Suara pintu terbuka nyatanya mampu membuat Langit menoleh 90 derajat melihat orang yang berdiri diambang pintu. Keadaan sempat hening sesaat, dengan  orang yang membuka pintu masih berdiri disana. Seketika terpancar dari bola mata Langit gejolak api kemarahan ketika melihat orang tersebut, kejadian kemarin masih membekas dimemori kepalanya hingga membuat pikiran bersih Langit tertutupi dengan pikiran kotornya.

Langit bangun dari duduknya untuk menyeret Amora keluar dari kamar Hani. Sekarang, Amora dimata Langit layaknya musuh yang harus segera dihabisi. Langit menarik menggenggam pergelangan tangan Amora dengan sangat kencang, hingga menciptakan warna merah muda disertai dengan perih yang mampu membuat Amora meringis.

“Awhhh sakit, Langit” Amora coba melepaskan cengkraman Langit, namun hasilnya nihil.
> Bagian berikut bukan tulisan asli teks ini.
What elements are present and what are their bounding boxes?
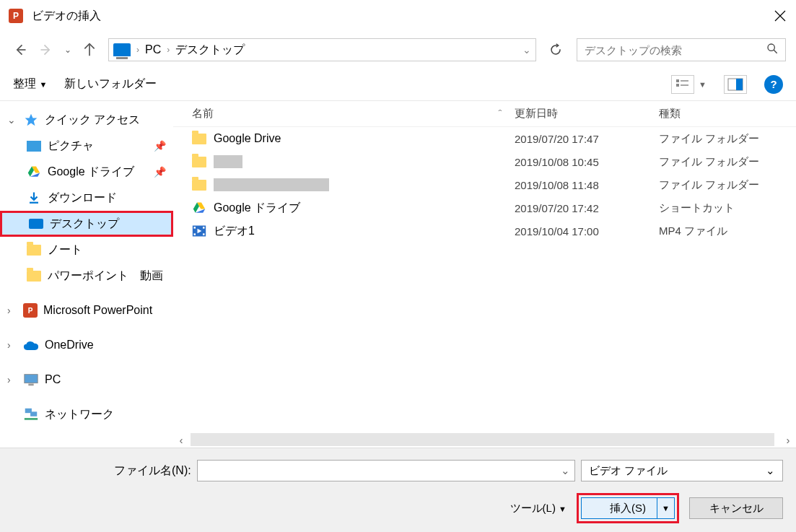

Diseretnya terus cewek itu untuk mengikuti langkahnya. Tatapan Langit benar-benar dipenuhi dengan amarah hingga melupakan bahwa yang digenggamnya dengan kasar sekarang adalah sahabatnya sendiri.

Tibalah mereka di taman belakang rumah sakit, Langit melepaskan cengkramannya dari tangan Amora dengan sarkasnya kemudian, didorongnya tubuh Amora dengan kuat hingga membuat punggung belakang  Amora terbentur dipohon dengan sangat keras.

Tanpa disadari bagian tulang belikat Amora tertusuk paku yang tertancap di pohon rindang dan besar itu, dengan mereka masih terikat kontak mata satu sama lain. Langit menatap Amora dengan penuh amarah, sedangkan Amora menatap Langit dengan penuh rasa takut dan penyesalan.

“Mau apa lu kesini? Hah! Belom puas liat Hani menderita atau bahkan lu dateng kesini mau matiin Hani,” tuduh Langit dengan nada tinggi, yang mampu membuat Amora memejamkan matanya tiap kali kata yang keluar dari mulut Langit.

“M-ma-aff” Amora memberanikan dirinya untuk mengutarakan maksud kedatangannya, “gu-e dateng kesini dengan niat baik. Gue mau minta maaf, Ngit. Gue tau gue salah” Amora berkata dengan begitu gugup dan gemetar dengan sorot matanya yang menatap lurus kebawah, ngga berani menatap bola mata hitam legam yang sekarang sedang dipenuhi api.